Material to process: Begin

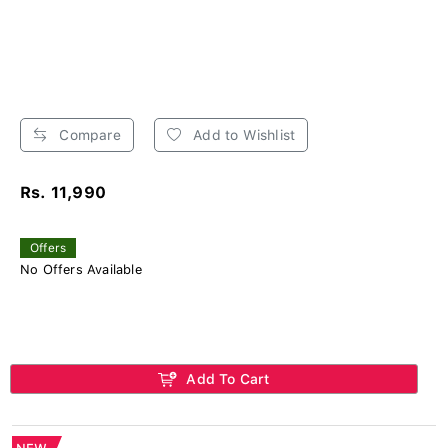
Compare
Add to Wishlist
Rs. 11,990
Offers
No Offers Available
Add To Cart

Material to process: End

About this exercise –
No line before the one with "Add to Wishlist" belongs in the answer; copy that line and the rest of the records exactly.

Your response –
Add to Wishlist
Rs. 11,990
Offers
No Offers Available
Add To Cart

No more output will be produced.